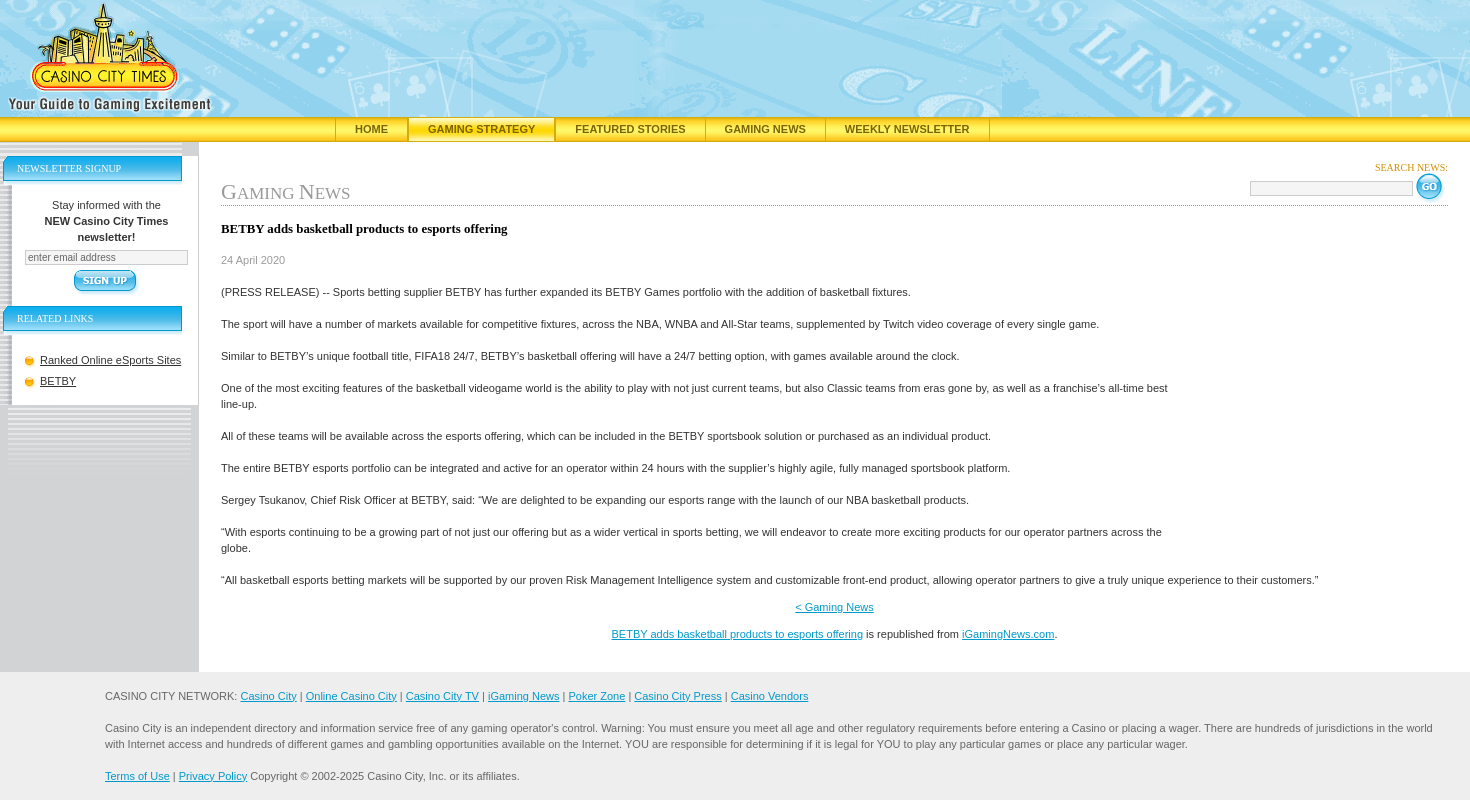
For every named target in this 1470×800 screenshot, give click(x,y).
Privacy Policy (213, 776)
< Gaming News (834, 607)
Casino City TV (442, 696)
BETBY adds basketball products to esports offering (738, 634)
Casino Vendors (770, 696)
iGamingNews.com (1008, 634)
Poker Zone (596, 696)
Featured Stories (630, 129)
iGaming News (524, 696)
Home (371, 129)
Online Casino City (351, 696)
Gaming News (765, 129)
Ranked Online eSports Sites (110, 360)
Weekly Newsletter (907, 129)
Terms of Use (137, 776)
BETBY (58, 381)
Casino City (268, 696)
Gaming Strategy (481, 129)
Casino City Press (677, 696)
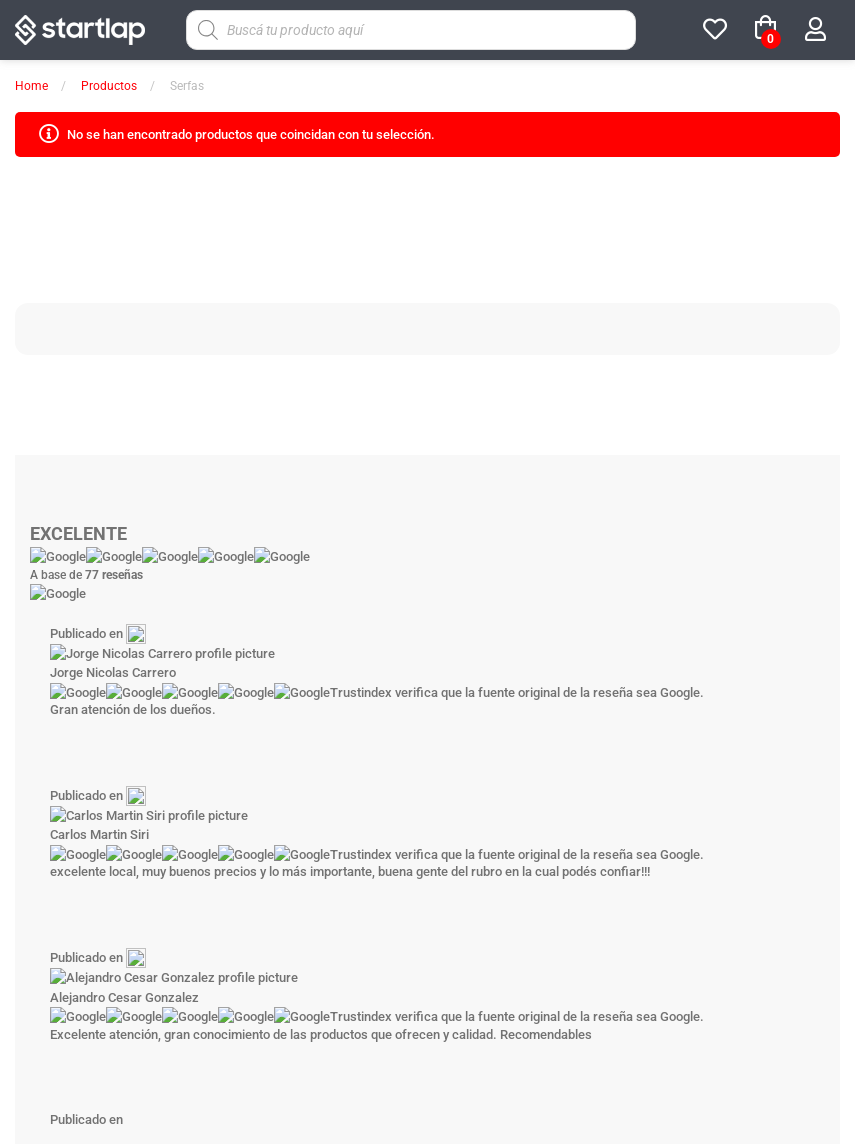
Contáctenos (637, 725)
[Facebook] (315, 808)
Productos (109, 86)
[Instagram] (390, 808)
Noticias (497, 725)
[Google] (540, 808)
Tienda (357, 725)
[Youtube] (465, 808)
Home (31, 86)
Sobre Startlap (218, 725)
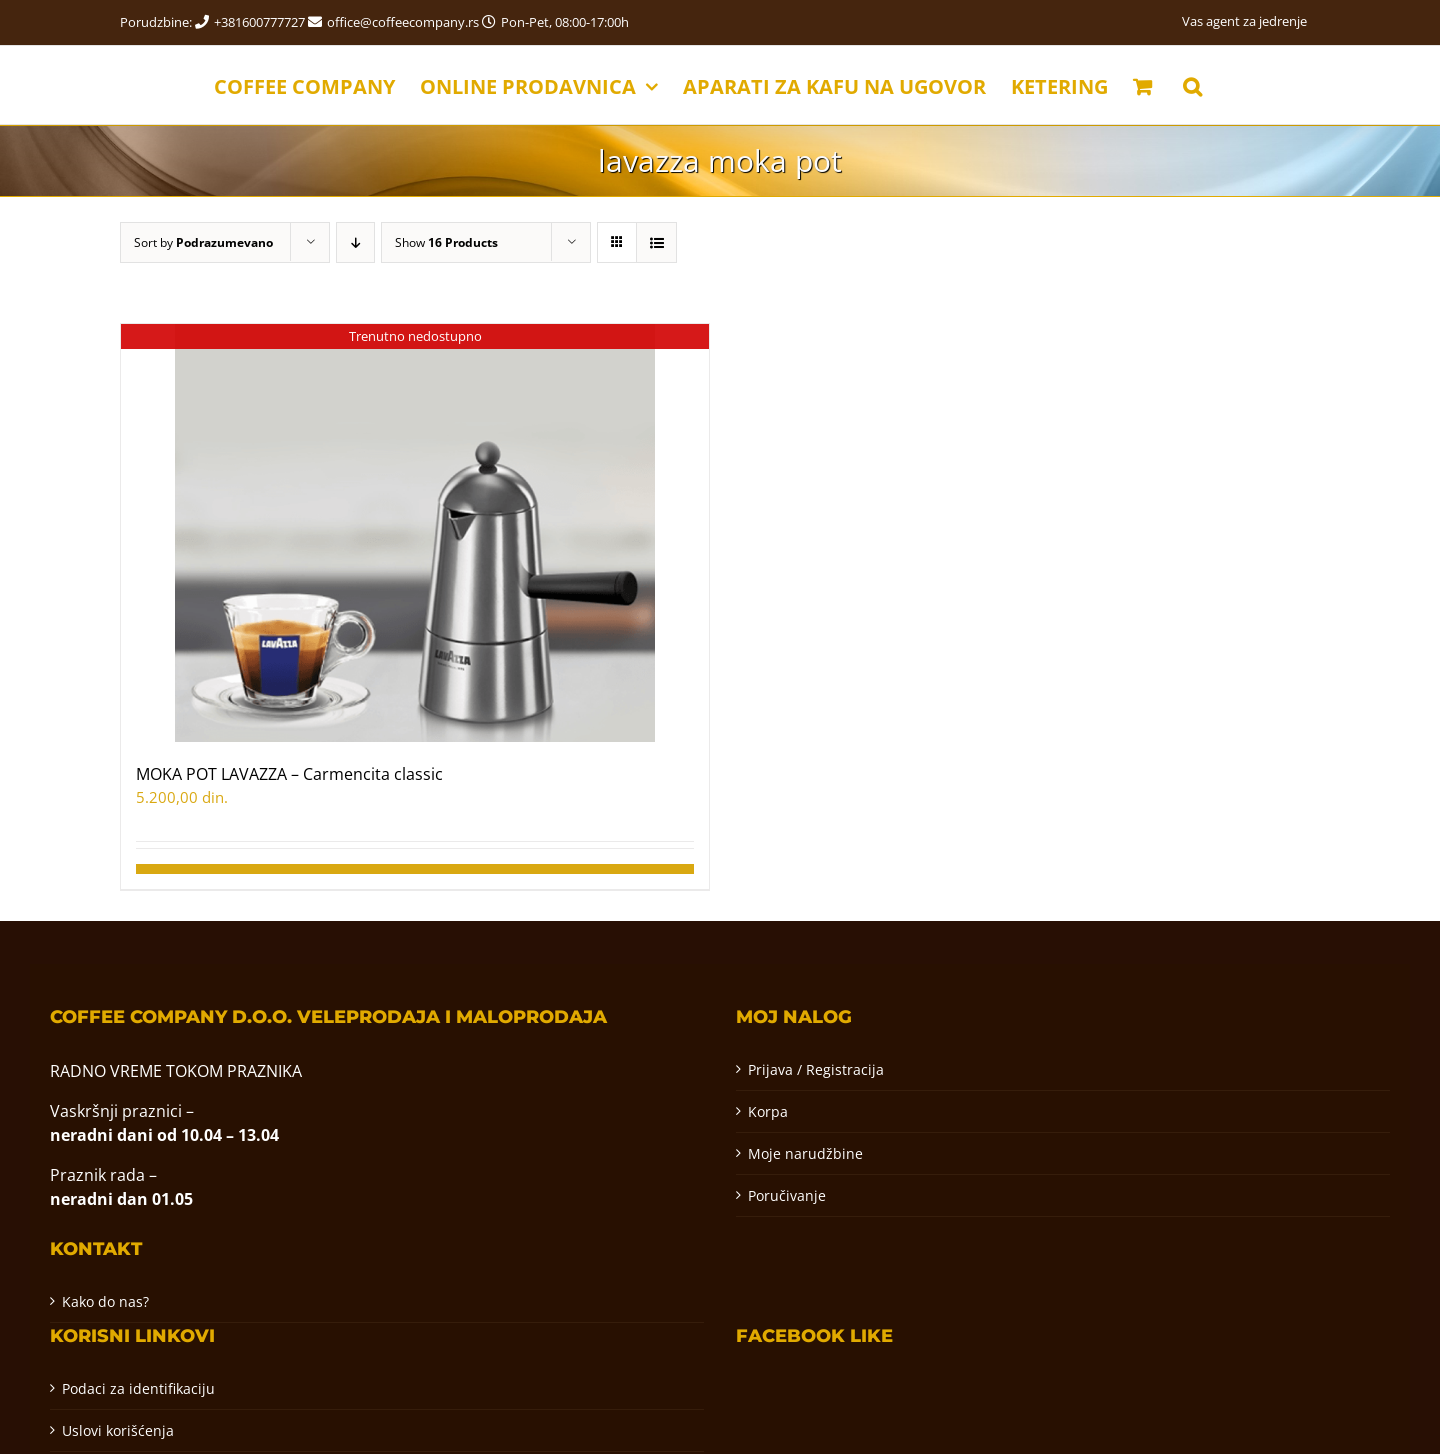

WHAT THE EXERCISE ASKS>
In the copy, every entry appears exactly as written above and no picture appears.

THE ANSWER>
For every named target in this 1470×800 screenshot, give click(x,y).
Privacy Policy (213, 776)
< Gaming News (834, 607)
Casino City TV (442, 696)
BETBY adds basketball products to esports offering (738, 634)
Casino Vendors (770, 696)
iGamingNews.com (1008, 634)
Poker Zone (596, 696)
Featured Stories (630, 129)
iGaming News (524, 696)
Home (371, 129)
Online Casino City (351, 696)
Gaming News (765, 129)
Ranked Online eSports Sites (110, 360)
Weekly Newsletter (907, 129)
Terms of Use (137, 776)
BETBY (58, 381)
Casino City (268, 696)
Gaming Strategy (481, 129)
Casino City Press (677, 696)
Contáctenos (637, 725)
[Facebook] (315, 808)
Productos (109, 86)
[Instagram] (390, 808)
Noticias (497, 725)
[Google] (540, 808)
Tienda (357, 725)
[Youtube] (465, 808)
Home (31, 86)
Sobre Startlap (218, 725)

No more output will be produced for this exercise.